Monday, January 1 2007
For almost 40 years, Agrium has been making and exporting fertilizer from its nitrogen facility located on the Kenai Peninsula. As natural gas supplies have begun to diminish, however, the company has had to consider alternative ways to provide the factory with the feedstock it needs to keep the plant running and to keep its 230 employees on the job.
One option now under serious consideration is the establishment of the Kenai Blue Sky project, which would result in a world-class gasifier and power-generation plant being constructed adjacent to the Kenai Nitrogen Operations (KNO) facility. The gasifier, which would utilize coal from nearby reserves as its carbon source, would produce the hydrogen, nitrogen, steam and carbon dioxide that the nitrogen facility needs, while also providing a number of value-added benefits to Southcentral communities.
"The end result of the Kenai Blue Sky project is that Agrium would be able to get the feedstock we need to run our fertilizer plant, and to continue to make ammonia and urea," explained Lisa Parker, Agrium's government relations manager. "The power plant would allow us to generate the power we need to run our equipment, as well as enable us to make excess power that we could then sell into the Railbelt power grid."
The Blue Sky project also is expected to provide excess carbon dioxide, which could then be used to recover up to 300 million barrels of oil through enhanced oil recovery in Cook Inlet, according to Agrium's Phase 2 Project Summary. When the project is fully operational in 2011, more than 500 year-round jobs will be created in the coal industry, and at the gasification facility and power plant.
FROM START TO FINISH
The idea to create a coal-gasification facility is not new; there are already operating facilities in North Dakota, Kansas and Tennessee, and the Energy Policy Act of 2005 included legislation to encourage the use of coal gasification for power generation and industrial use.
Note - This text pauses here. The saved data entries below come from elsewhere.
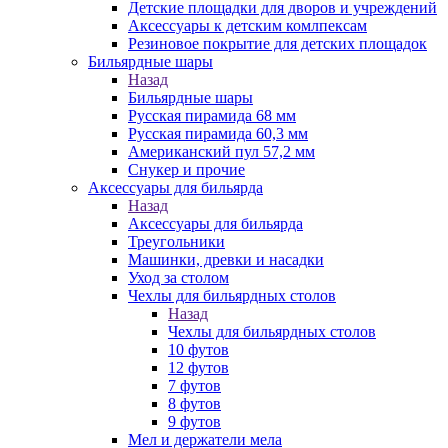
Детские площадки для дворов и учреждений
Аксессуары к детским комлпексам
Резиновое покрытие для детских площадок
Бильярдные шары
Назад
Бильярдные шары
Русская пирамида 68 мм
Русская пирамида 60,3 мм
Американский пул 57,2 мм
Снукер и прочие
Аксессуары для бильярда
Назад
Аксессуары для бильярда
Треугольники
Машинки, древки и насадки
Уход за столом
Чехлы для бильярдных столов
Назад
Чехлы для бильярдных столов
10 футов
12 футов
7 футов
8 футов
9 футов
Мел и держатели мела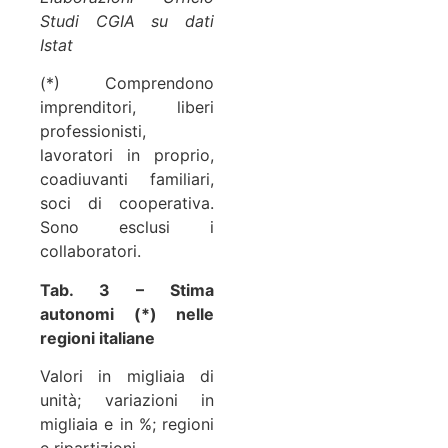
Studi CGIA su dati
Istat
(*) Comprendono
imprenditori, liberi
professionisti,
lavoratori in proprio,
coadiuvanti familiari,
soci di cooperativa.
Sono esclusi i
collaboratori.
Tab. 3 – Stima
autonomi (*) nelle
regioni italiane
Valori in migliaia di
unità; variazioni in
migliaia e in %; regioni
e ripartizioni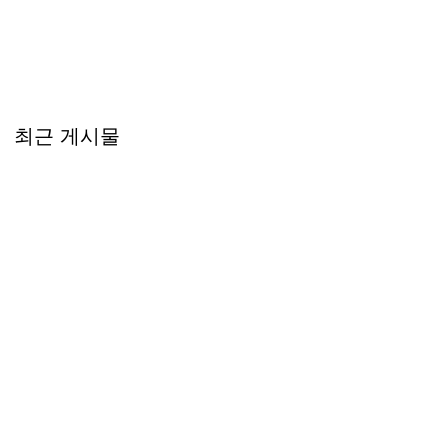
최근 게시물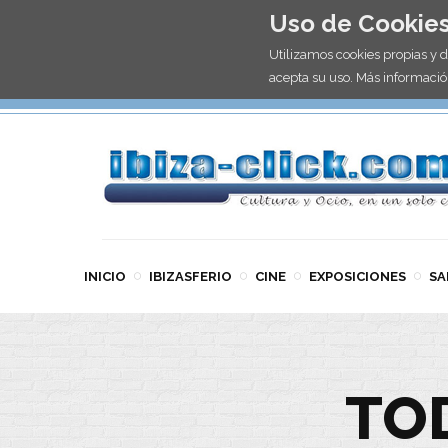
Uso de Cookie
Utilizamos cookies propias y 
acepta su uso. Más informació
INICIO
IBIZASFERIO
CINE
EXPOSICIONES
SA
TO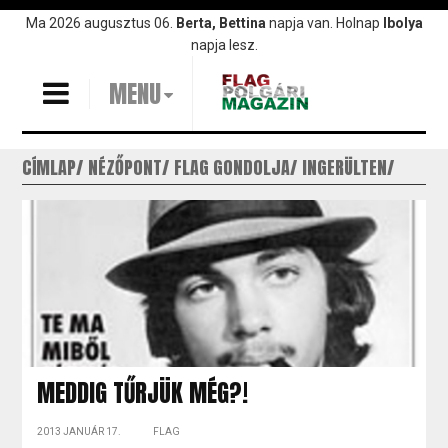
Ugrás
Ma 2026 augusztus 06.
Berta, Bettina
napja van. Holnap
Ibolya
a
napja lesz.
tartalomra
MENU
CÍMLAP
NÉZŐPONT
FLAG GONDOLJA
INGERÜLTEN
MEDDIG TŰRJÜK MÉG?!
2013 JANUÁR 17.
FLAG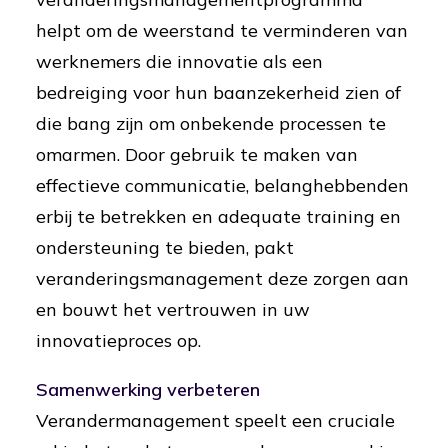
helpt om de weerstand te verminderen van
werknemers die innovatie als een
bedreiging voor hun baanzekerheid zien of
die bang zijn om onbekende processen te
omarmen. Door gebruik te maken van
effectieve communicatie, belanghebbenden
erbij te betrekken en adequate training en
ondersteuning te bieden, pakt
veranderingsmanagement deze zorgen aan
en bouwt het vertrouwen in uw
innovatieproces op.
Samenwerking verbeteren
Verandermanagement speelt een cruciale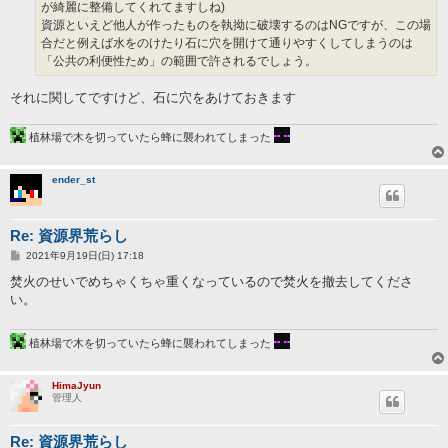
が綺麗に整備してくれてますしね)
資源といえど他人が作ったものを執拗に破壊するのはNGですが、この場
合だと例えば水をのけたり石に穴を開けて通りやすくしてしまうのは
「公共の利便性ため」の範囲で許されるでしょう。
それに関してですけど、石に穴をあけておきます
植林場で木を切っていたら蜂に襲われてしまった
ender_st
Re: 資源界荒らし
投
2021年9月19日(日) 17:18
稿
記
焚火のせいでめちゃくちゃ重くなっているので焚火を撤去してくださ
事
い。
植林場で木を切っていたら蜂に襲われてしまった
HimaJyun
管理人
Re: 資源界荒らし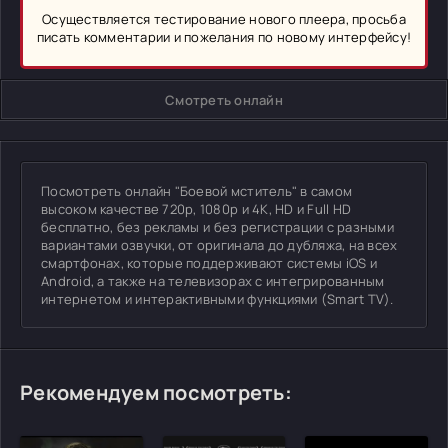
Осуществляется тестирование нового плеера, просьба
писать комментарии и пожелания по новому интерфейсу!
Смотреть онлайн
Посмотреть онлайн "Боевой мститель" в самом
высоком качестве 720p, 1080p и 4K, HD и Full HD
бесплатно, без рекламы и без регистрации с разными
вариантами озвучки, от оригинала до дубляжа, на всех
смартфонах, которые поддерживают системы iOS и
Android, а также на телевизорах с интегрированным
интернетом и интерактивными функциями (Smart TV).
Рекомендуем посмотреть: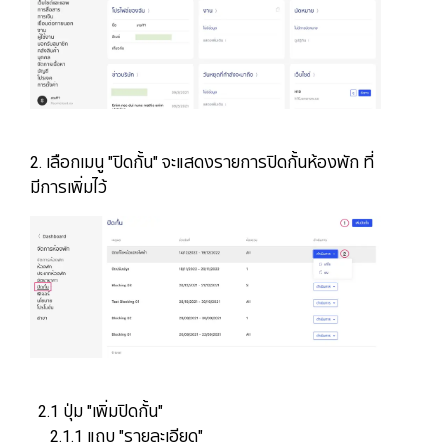
2. เลือกเมนู "ปิดกั้น" จะแสดงรายการปิดกั้นห้องพัก ที่
มีการเพิ่มไว้
2.1 ปุ่ม "เพิ่มปิดกั้น"
2.1.1 แถบ "รายละเอียด"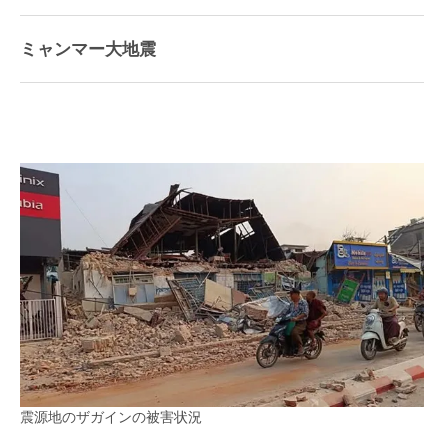
ミャンマー大地震
震源地のザガインの被害状況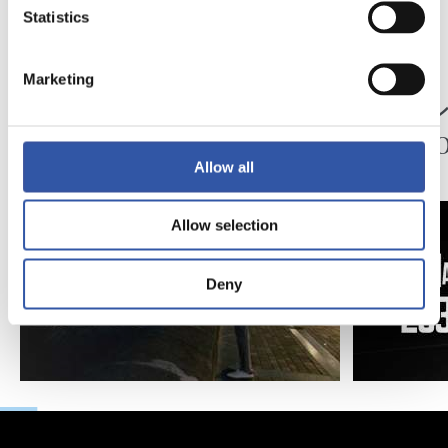
Statistics
24/07/2026
23/07/2026
Marketing
映像
公式発表
ペッレグリーノ・マ
ジョ
タラッツォ監督の一
ン、2
日
延長
Allow all
Allow selection
Deny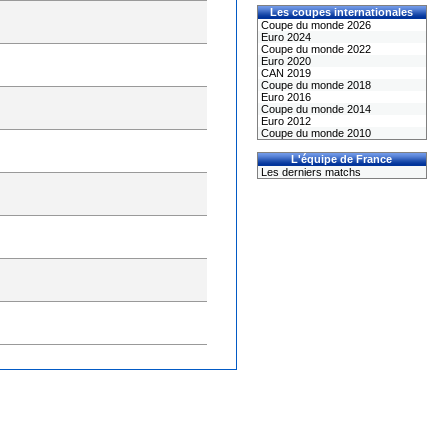
Les coupes internationales
Coupe du monde 2026
Euro 2024
Coupe du monde 2022
Euro 2020
CAN 2019
Coupe du monde 2018
Euro 2016
Coupe du monde 2014
Euro 2012
Coupe du monde 2010
L'équipe de France
Les derniers matchs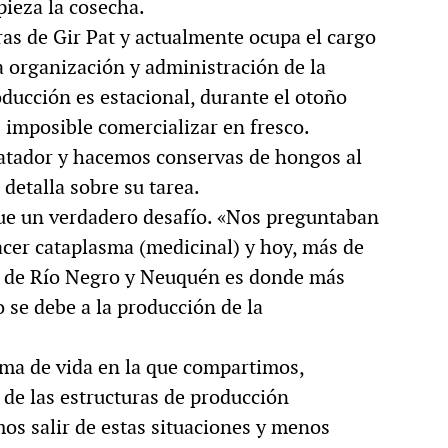
pieza la cosecha.
as de Gir Pat y actualmente ocupa el cargo
la organización y administración de la
ducción es estacional, durante el otoño
imposible comercializar en fresco.
atador y hacemos conservas de hongos al
 detalla sobre su tarea.
fue un verdadero desafío. «Nos preguntaban
 hacer cataplasma (medicinal) y hoy, más de
le de Río Negro y Neuquén es donde más
 se debe a la producción de la
rma de vida en la que compartimos,
de las estructuras de producción
os salir de estas situaciones y menos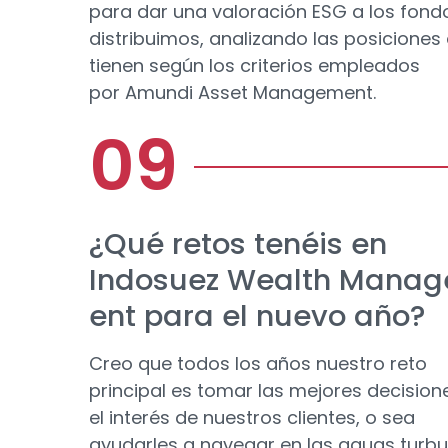
para dar una valoración ESG a los fond
distribuimos, analizando las posiciones
tienen según los criterios empleados
por Amundi Asset Management.
¿Qué retos tenéis en
Indosuez Wealth Mana
ent para el nuevo año?
Creo que todos los años nuestro reto
principal es tomar las mejores decision
el interés de nuestros clientes, o sea
ayudarles a navegar en las aguas turbu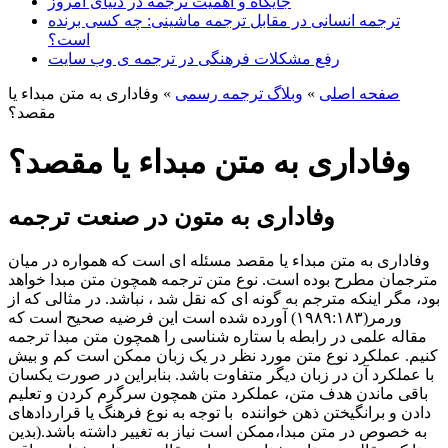
جایگاه و اهمیت ترجمه در دنیای امروز
ترجمه انسانی در مقابل ترجمه ماشینی: چه کسی برنده
است؟
رفع مشکلات فرهنگی در ترجمه ی وب سایت
صفحه اصلی
»
وبلاگ ترجمه رسمی
»
وفاداری به متن مبداء یا
مقصد؟
وفاداری به متن مبداء یا مقصد؟
وفاداری به متون در صنعت ترجمه
وفاداری به متن مبداء یا مقصد مسئله ای است که همواره در میان
مترجمان مطرح بوده است. نوع متن ترجمه همچون متن مبدا خواهد
بود، مگر اینکه مترجم به گونه ای که نقل شد ، نباشد. در مثالی که از
ورمر(۱۹۸۹:۱۸۳) آورده شده است این فرضیه صحیح است که
مقاله علمی در رابطه با ستاره شناسی را همچون متن مبدا ترجمه
کنیم. عملکرد نوع متن مورد نظر در یک زبان ممکن است کم و بیش
با عملکرد آن در زبان دیگر متفاوت باشد. بنابراین در صورت یکسان
باقی ماندن هدف متن، عملکرد متن همچون سرگرم کردن و تعلیم
دادن و برانگیختن ذهن خواننده با توجه به نوع فرهنگ یا قراردادهای
به خصوص در متن مبدا،ممکن است نیاز به تغییر داشته باشد.(بدین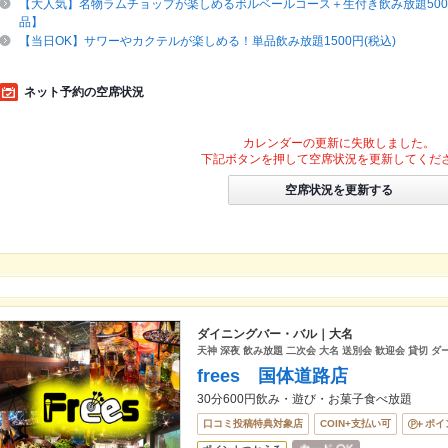
【大人気】名物ラムチョップが楽しめるボルベールコース＋生付き飲み放題5000
品】
【当日OK】サワーやカクテルが楽しめる！単品飲み放題1500円(税込)
ネット予約の空席状況
カレンダーの更新に失敗しました。
下記ボタンを押して空席状況を更新してくだ
空席状況を更新する
ダイニングバー・バル｜大名
天神 深夜 飲み放題 二次会 大名 送別会 歓迎会 貸切 ダ
frees 国体道路店
30分600円飲み・遊び・お菓子食べ放題
口コミ投稿特典対象店
COIN+支払い可
ポイ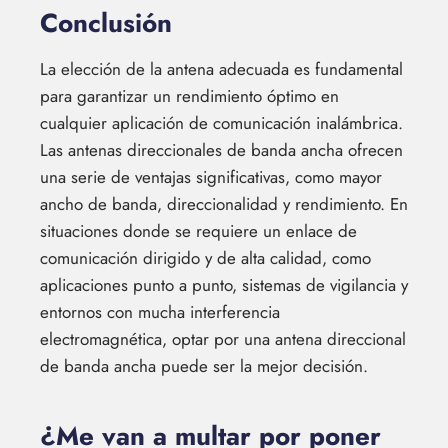
Conclusión
La elección de la antena adecuada es fundamental
para garantizar un rendimiento óptimo en
cualquier aplicación de comunicación inalámbrica.
Las antenas direccionales de banda ancha ofrecen
una serie de ventajas significativas, como mayor
ancho de banda, direccionalidad y rendimiento. En
situaciones donde se requiere un enlace de
comunicación dirigido y de alta calidad, como
aplicaciones punto a punto, sistemas de vigilancia y
entornos con mucha interferencia
electromagnética, optar por una antena direccional
de banda ancha puede ser la mejor decisión.
¿Me van a multar por poner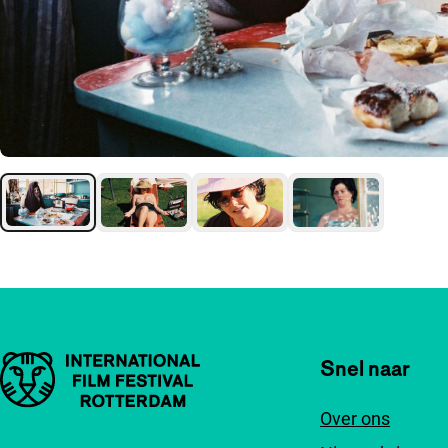
Belangrijke links
Snel naar
Over ons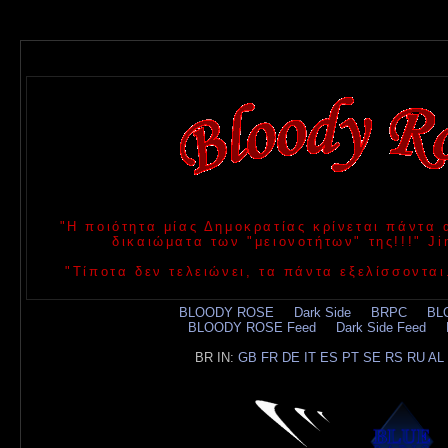
"Η ποιότητα μίας Δημοκρατίας κρίνεται πάντα
δικαιώματα των "μειονοτήτων" της!!!" 
"Τίποτα δεν τελειώνει, τα πάντα εξελίσσονται
BLOODY ROSE
.....
Dark Side
.....
BRPC
.....
BL
BLOODY ROSE Feed
.....
Dark Side Feed
.....
BR IN:
GB
FR
DE
IT
ES
PT
SE
RS
RU
AL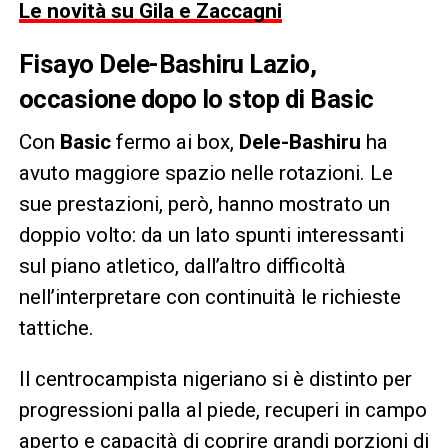
Le novità su Gila e Zaccagni
Fisayo Dele-Bashiru Lazio,
occasione dopo lo stop di Basic
Con
Basic
fermo ai box,
Dele-Bashiru
ha
avuto maggiore spazio nelle rotazioni. Le
sue prestazioni, però, hanno mostrato un
doppio volto: da un lato spunti interessanti
sul piano atletico, dall’altro difficoltà
nell’interpretare con continuità le richieste
tattiche.
Il centrocampista nigeriano si è distinto per
progressioni palla al piede, recuperi in campo
aperto e capacità di coprire grandi porzioni di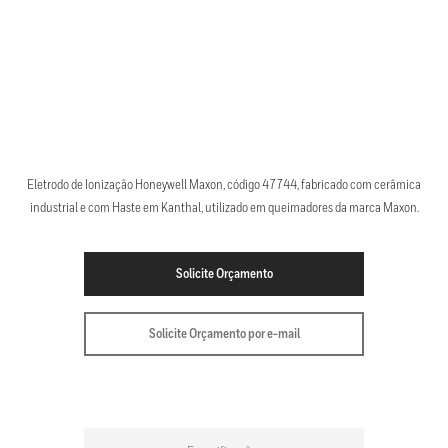
Eletrodo de Ionização Honeywell Maxon, código 47744, fabricado com cerâmica
industrial e com Haste em Kanthal, utilizado em queimadores da marca Maxon.
Solicite Orçamento
Solicite Orçamento por e-mail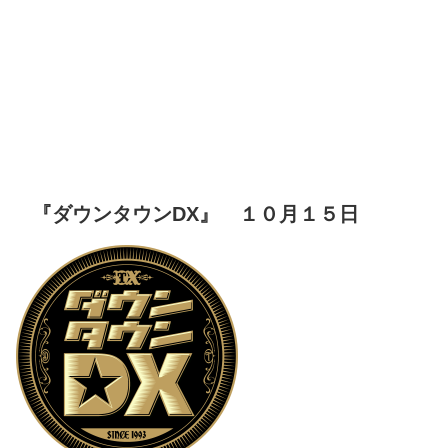
『ダウンタウンDX』 １０月１５日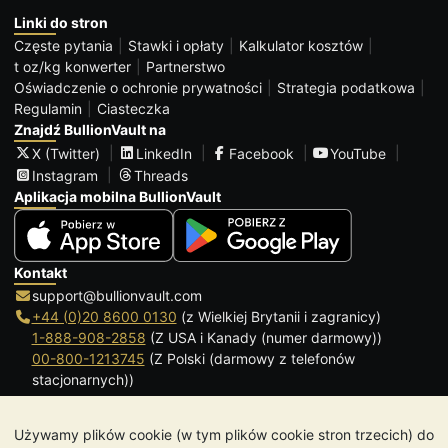
Linki do stron
Częste pytania
Stawki i opłaty
Kalkulator kosztów
t oz/kg konwerter
Partnerstwo
Oświadczenie o ochronie prywatności
Strategia podatkowa
Regulamin
Ciasteczka
Znajdź BullionVault na
X (Twitter)
LinkedIn
Facebook
YouTube
Instagram
Threads
Aplikacja mobilna BullionVault
Kontakt
support@bullionvault.com
+44 (0)20 8600 0130
(z Wielkiej Brytanii i zagranicy)
1-888-908-2858
(Z USA i Kanady (numer darmowy))
00-800-1213745
(Z Polski (darmowy z telefonów
stacjonarnych))
Kliknij, aby zadzwonić
Używamy plików cookie (w tym plików cookie stron trzecich) do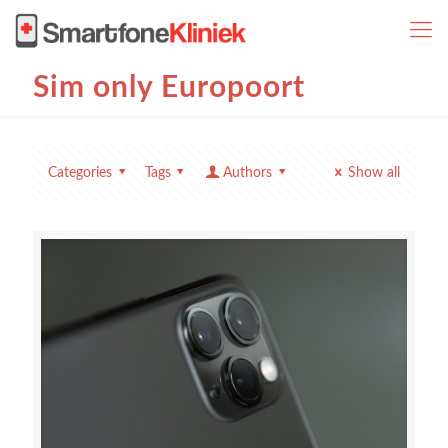
Sim only Europoort
Categories
Tags
Authors
Show all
Still, the process has been slow to catch on, especially in the 49th state.
"We started discussing the idea about two years ago, after reading an article in Green Markets about a company that was considering building a coal-gasification project," said Parker. "We'd been struggling for the last five years to get sufficient feedstock to keep the plant running, and this looked like it might be an option since there's a lot of coal available in Alaska."